Page segmentation data:
···

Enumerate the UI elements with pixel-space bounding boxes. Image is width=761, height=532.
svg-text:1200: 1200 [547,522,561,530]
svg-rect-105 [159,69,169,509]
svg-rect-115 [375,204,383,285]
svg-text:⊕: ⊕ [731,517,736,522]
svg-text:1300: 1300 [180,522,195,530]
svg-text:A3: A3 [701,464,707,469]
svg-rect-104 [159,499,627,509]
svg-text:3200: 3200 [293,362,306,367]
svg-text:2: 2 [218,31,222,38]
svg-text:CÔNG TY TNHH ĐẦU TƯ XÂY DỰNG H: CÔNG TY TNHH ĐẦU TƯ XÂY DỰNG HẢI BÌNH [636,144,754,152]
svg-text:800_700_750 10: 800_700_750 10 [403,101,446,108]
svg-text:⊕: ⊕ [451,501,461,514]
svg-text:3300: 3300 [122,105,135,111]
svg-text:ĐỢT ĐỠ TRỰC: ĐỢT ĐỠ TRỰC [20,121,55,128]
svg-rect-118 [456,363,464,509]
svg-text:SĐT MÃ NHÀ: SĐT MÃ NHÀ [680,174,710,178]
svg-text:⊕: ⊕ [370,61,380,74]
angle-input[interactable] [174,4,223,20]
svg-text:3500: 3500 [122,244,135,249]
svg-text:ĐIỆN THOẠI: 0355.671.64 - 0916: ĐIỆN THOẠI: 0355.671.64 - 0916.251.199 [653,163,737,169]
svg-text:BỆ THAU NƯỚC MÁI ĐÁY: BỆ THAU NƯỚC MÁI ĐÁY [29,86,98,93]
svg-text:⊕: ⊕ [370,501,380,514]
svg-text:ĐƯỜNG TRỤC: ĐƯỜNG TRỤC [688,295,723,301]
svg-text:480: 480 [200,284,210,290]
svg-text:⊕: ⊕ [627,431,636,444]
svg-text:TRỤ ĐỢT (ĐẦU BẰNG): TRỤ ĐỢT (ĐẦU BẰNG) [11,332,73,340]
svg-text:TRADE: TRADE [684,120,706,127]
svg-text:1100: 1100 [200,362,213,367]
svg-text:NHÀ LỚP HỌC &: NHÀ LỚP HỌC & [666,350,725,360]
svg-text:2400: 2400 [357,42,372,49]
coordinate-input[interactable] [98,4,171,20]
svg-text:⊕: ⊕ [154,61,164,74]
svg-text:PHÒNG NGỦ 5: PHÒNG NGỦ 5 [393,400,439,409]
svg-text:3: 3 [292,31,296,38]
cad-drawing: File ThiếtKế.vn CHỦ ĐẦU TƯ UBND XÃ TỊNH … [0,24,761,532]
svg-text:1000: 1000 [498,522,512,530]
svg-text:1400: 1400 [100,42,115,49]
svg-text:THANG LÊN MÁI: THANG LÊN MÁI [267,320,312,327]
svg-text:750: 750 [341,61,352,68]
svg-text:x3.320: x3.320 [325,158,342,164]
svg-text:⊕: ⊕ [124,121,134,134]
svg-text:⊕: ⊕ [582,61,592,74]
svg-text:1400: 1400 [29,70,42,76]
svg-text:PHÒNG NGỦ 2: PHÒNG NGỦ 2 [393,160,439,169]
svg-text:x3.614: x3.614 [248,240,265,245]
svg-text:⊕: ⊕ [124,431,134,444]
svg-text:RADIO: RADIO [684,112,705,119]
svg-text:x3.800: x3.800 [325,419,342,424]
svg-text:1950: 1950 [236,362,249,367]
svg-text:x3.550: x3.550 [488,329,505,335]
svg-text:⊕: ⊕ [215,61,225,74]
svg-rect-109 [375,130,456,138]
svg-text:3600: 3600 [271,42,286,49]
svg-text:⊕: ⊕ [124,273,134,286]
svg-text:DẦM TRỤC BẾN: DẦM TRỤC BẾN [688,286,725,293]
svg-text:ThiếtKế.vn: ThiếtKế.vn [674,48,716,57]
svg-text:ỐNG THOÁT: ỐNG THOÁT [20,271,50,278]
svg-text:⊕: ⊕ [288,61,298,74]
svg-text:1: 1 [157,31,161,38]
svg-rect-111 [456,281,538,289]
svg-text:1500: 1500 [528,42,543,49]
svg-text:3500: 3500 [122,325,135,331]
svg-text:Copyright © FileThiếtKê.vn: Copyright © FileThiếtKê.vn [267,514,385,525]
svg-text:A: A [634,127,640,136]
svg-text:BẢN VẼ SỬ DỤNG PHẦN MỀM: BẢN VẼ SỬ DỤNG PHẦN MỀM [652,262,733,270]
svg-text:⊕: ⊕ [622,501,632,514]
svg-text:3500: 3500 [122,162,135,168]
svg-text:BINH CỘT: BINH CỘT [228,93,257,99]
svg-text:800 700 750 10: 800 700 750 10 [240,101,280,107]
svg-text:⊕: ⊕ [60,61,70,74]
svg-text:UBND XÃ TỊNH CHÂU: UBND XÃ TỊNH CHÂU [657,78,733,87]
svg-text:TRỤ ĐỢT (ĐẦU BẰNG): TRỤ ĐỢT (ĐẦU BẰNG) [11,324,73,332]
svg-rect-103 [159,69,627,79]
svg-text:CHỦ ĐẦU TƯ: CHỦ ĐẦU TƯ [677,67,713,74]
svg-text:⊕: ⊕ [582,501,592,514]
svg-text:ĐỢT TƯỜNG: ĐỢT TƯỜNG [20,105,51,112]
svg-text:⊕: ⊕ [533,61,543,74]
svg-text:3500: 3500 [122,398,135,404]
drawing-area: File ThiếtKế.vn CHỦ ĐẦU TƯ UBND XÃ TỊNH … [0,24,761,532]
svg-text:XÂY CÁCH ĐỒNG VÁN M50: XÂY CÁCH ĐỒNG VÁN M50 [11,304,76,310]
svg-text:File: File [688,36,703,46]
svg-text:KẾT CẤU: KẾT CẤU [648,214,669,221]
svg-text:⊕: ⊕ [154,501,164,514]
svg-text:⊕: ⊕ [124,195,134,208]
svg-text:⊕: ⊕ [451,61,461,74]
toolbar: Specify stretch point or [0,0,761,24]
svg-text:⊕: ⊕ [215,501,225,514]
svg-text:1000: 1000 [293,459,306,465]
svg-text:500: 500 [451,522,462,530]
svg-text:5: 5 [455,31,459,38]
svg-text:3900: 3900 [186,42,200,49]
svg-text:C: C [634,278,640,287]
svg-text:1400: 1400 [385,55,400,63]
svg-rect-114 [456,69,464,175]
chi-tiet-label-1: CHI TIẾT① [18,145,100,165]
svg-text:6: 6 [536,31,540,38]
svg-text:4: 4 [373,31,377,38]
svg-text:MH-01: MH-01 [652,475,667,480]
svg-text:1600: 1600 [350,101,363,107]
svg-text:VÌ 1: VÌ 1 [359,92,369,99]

···

TASK ITEM:
Write out every record, exactly as written.

RESPONSE BOX:
Enumerate the UI elements with pixel-space bounding boxes. Image is width=761, height=532.
svg-text:1200: 1200 [547,522,561,530]
svg-rect-105 [159,69,169,509]
svg-rect-115 [375,204,383,285]
svg-text:⊕: ⊕ [731,517,736,522]
svg-text:1300: 1300 [180,522,195,530]
svg-text:A3: A3 [701,464,707,469]
svg-rect-104 [159,499,627,509]
svg-text:3200: 3200 [293,362,306,367]
svg-text:2: 2 [218,31,222,38]
svg-text:CÔNG TY TNHH ĐẦU TƯ XÂY DỰNG H: CÔNG TY TNHH ĐẦU TƯ XÂY DỰNG HẢI BÌNH [636,144,754,152]
svg-text:800_700_750 10: 800_700_750 10 [403,101,446,108]
svg-text:⊕: ⊕ [451,501,461,514]
svg-text:3300: 3300 [122,105,135,111]
svg-text:ĐỢT ĐỠ TRỰC: ĐỢT ĐỠ TRỰC [20,121,55,128]
svg-rect-118 [456,363,464,509]
svg-text:SĐT MÃ NHÀ: SĐT MÃ NHÀ [680,174,710,178]
svg-text:⊕: ⊕ [370,61,380,74]
angle-input[interactable] [174,4,223,20]
svg-text:3500: 3500 [122,244,135,249]
svg-text:ĐIỆN THOẠI: 0355.671.64 - 0916: ĐIỆN THOẠI: 0355.671.64 - 0916.251.199 [653,163,737,169]
svg-text:BỆ THAU NƯỚC MÁI ĐÁY: BỆ THAU NƯỚC MÁI ĐÁY [29,86,98,93]
svg-text:⊕: ⊕ [370,501,380,514]
svg-text:ĐƯỜNG TRỤC: ĐƯỜNG TRỤC [688,295,723,301]
svg-text:480: 480 [200,284,210,290]
svg-text:⊕: ⊕ [627,431,636,444]
svg-text:TRỤ ĐỢT (ĐẦU BẰNG): TRỤ ĐỢT (ĐẦU BẰNG) [11,332,73,340]
svg-text:TRADE: TRADE [684,120,706,127]
svg-text:1100: 1100 [200,362,213,367]
svg-text:NHÀ LỚP HỌC &: NHÀ LỚP HỌC & [666,350,725,360]
svg-text:2400: 2400 [357,42,372,49]
coordinate-input[interactable] [98,4,171,20]
svg-text:⊕: ⊕ [154,61,164,74]
svg-text:PHÒNG NGỦ 5: PHÒNG NGỦ 5 [393,400,439,409]
svg-text:3: 3 [292,31,296,38]
cad-drawing: File ThiếtKế.vn CHỦ ĐẦU TƯ UBND XÃ TỊNH … [0,24,761,532]
svg-text:1000: 1000 [498,522,512,530]
svg-text:1400: 1400 [100,42,115,49]
svg-text:THANG LÊN MÁI: THANG LÊN MÁI [267,320,312,327]
svg-text:750: 750 [341,61,352,68]
svg-text:x3.320: x3.320 [325,158,342,164]
svg-text:⊕: ⊕ [124,121,134,134]
svg-text:⊕: ⊕ [582,61,592,74]
svg-text:1400: 1400 [29,70,42,76]
svg-text:PHÒNG NGỦ 2: PHÒNG NGỦ 2 [393,160,439,169]
svg-text:x3.614: x3.614 [248,240,265,245]
svg-text:⊕: ⊕ [124,431,134,444]
svg-text:RADIO: RADIO [684,112,705,119]
svg-text:x3.800: x3.800 [325,419,342,424]
svg-text:1950: 1950 [236,362,249,367]
svg-text:x3.550: x3.550 [488,329,505,335]
svg-text:⊕: ⊕ [215,61,225,74]
svg-rect-109 [375,130,456,138]
svg-text:3600: 3600 [271,42,286,49]
svg-text:⊕: ⊕ [124,273,134,286]
svg-text:DẦM TRỤC BẾN: DẦM TRỤC BẾN [688,286,725,293]
svg-text:ThiếtKế.vn: ThiếtKế.vn [674,48,716,57]
svg-text:ỐNG THOÁT: ỐNG THOÁT [20,271,50,278]
svg-text:⊕: ⊕ [288,61,298,74]
svg-text:1: 1 [157,31,161,38]
svg-rect-111 [456,281,538,289]
svg-text:1500: 1500 [528,42,543,49]
svg-text:3500: 3500 [122,325,135,331]
svg-text:Copyright © FileThiếtKê.vn: Copyright © FileThiếtKê.vn [267,514,385,525]
svg-text:A: A [634,127,640,136]
svg-text:BẢN VẼ SỬ DỤNG PHẦN MỀM: BẢN VẼ SỬ DỤNG PHẦN MỀM [652,262,733,270]
svg-text:⊕: ⊕ [622,501,632,514]
svg-text:3500: 3500 [122,162,135,168]
svg-text:BINH CỘT: BINH CỘT [228,93,257,99]
svg-text:800 700 750 10: 800 700 750 10 [240,101,280,107]
svg-text:⊕: ⊕ [60,61,70,74]
svg-text:UBND XÃ TỊNH CHÂU: UBND XÃ TỊNH CHÂU [657,78,733,87]
svg-text:TRỤ ĐỢT (ĐẦU BẰNG): TRỤ ĐỢT (ĐẦU BẰNG) [11,324,73,332]
svg-rect-103 [159,69,627,79]
svg-text:CHỦ ĐẦU TƯ: CHỦ ĐẦU TƯ [677,67,713,74]
svg-text:⊕: ⊕ [582,501,592,514]
svg-text:ĐỢT TƯỜNG: ĐỢT TƯỜNG [20,105,51,112]
svg-text:⊕: ⊕ [533,61,543,74]
svg-text:3500: 3500 [122,398,135,404]
drawing-area: File ThiếtKế.vn CHỦ ĐẦU TƯ UBND XÃ TỊNH … [0,24,761,532]
svg-text:XÂY CÁCH ĐỒNG VÁN M50: XÂY CÁCH ĐỒNG VÁN M50 [11,304,76,310]
svg-text:File: File [688,36,703,46]
svg-text:KẾT CẤU: KẾT CẤU [648,214,669,221]
svg-text:⊕: ⊕ [154,501,164,514]
svg-text:⊕: ⊕ [124,195,134,208]
svg-text:⊕: ⊕ [451,61,461,74]
toolbar: Specify stretch point or [0,0,761,24]
svg-text:⊕: ⊕ [215,501,225,514]
svg-text:1000: 1000 [293,459,306,465]
svg-text:500: 500 [451,522,462,530]
svg-text:5: 5 [455,31,459,38]
svg-text:3900: 3900 [186,42,200,49]
svg-text:C: C [634,278,640,287]
svg-text:1400: 1400 [385,55,400,63]
svg-rect-114 [456,69,464,175]
chi-tiet-label-1: CHI TIẾT① [18,145,100,165]
svg-text:6: 6 [536,31,540,38]
svg-text:4: 4 [373,31,377,38]
svg-text:MH-01: MH-01 [652,475,667,480]
svg-text:1600: 1600 [350,101,363,107]
svg-text:VÌ 1: VÌ 1 [359,92,369,99]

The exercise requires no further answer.